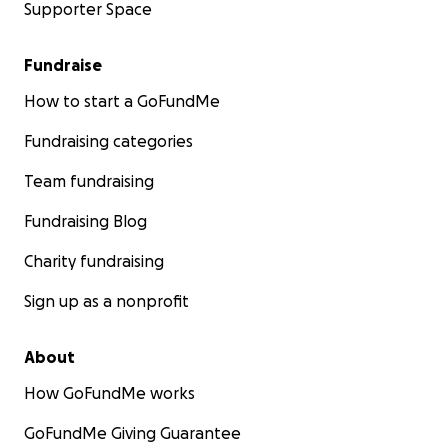
Supporter Space
Fundraise
How to start a GoFundMe
Fundraising categories
Team fundraising
Fundraising Blog
Charity fundraising
Sign up as a nonprofit
About
How GoFundMe works
GoFundMe Giving Guarantee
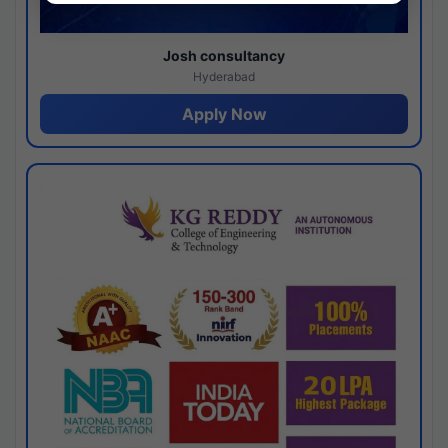
Josh consultancy
Hyderabad
Apply Now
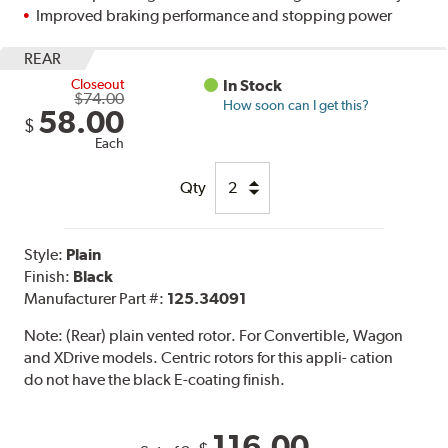
Improved braking performance and stopping power
REAR
Closeout
In Stock
$74.00
How soon can I get this?
58.00
$
Each
Qty
Style:
Plain
Finish:
Black
Manufacturer Part #:
125.34091
Note:
(Rear) plain vented rotor. For Convertible, Wagon
and XDrive models. Centric rotors for this appli- cation
do not have the black E-coating finish.
116.00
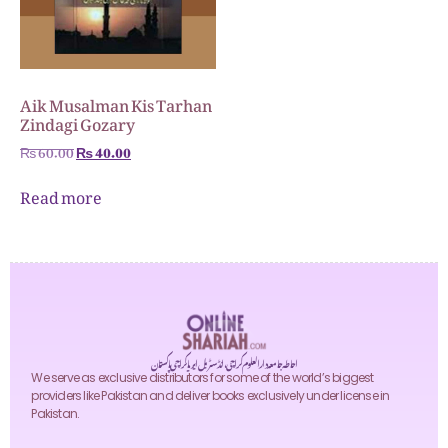
Aik Musalman Kis Tarhan
Zindagi Gozary
₨
60.00
₨
40.00
Read more
احاطہ جامعہ دارالعلوم کراچی، انڈسٹریل ایریا کراچی پاکستان
We serve as exclusive distributors for some of the world’s biggest
providers like Pakistan and deliver books exclusively under license in
Pakistan.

HOW TO COMPLETE THIS TASK: The entries above should be reproduced exactly, without their pictures.

YOUR SOLUTION:
Supporter Space
Fundraise
How to start a GoFundMe
Fundraising categories
Team fundraising
Fundraising Blog
Charity fundraising
Sign up as a nonprofit
About
How GoFundMe works
GoFundMe Giving Guarantee
Josh consultancy
Hyderabad
Apply Now
Improved braking performance and stopping power
REAR
Closeout
In Stock
$74.00
How soon can I get this?
58.00
$
Each
Qty
Style:
Plain
Finish:
Black
Manufacturer Part #:
125.34091
Note:
(Rear) plain vented rotor. For Convertible, Wagon
and XDrive models. Centric rotors for this appli- cation
do not have the black E-coating finish.
116.00
Aik Musalman Kis Tarhan
Zindagi Gozary
₨
60.00
₨
40.00
Read more
احاطہ جامعہ دارالعلوم کراچی، انڈسٹریل ایریا کراچی پاکستان
We serve as exclusive distributors for some of the world’s biggest
providers like Pakistan and deliver books exclusively under license in
Pakistan.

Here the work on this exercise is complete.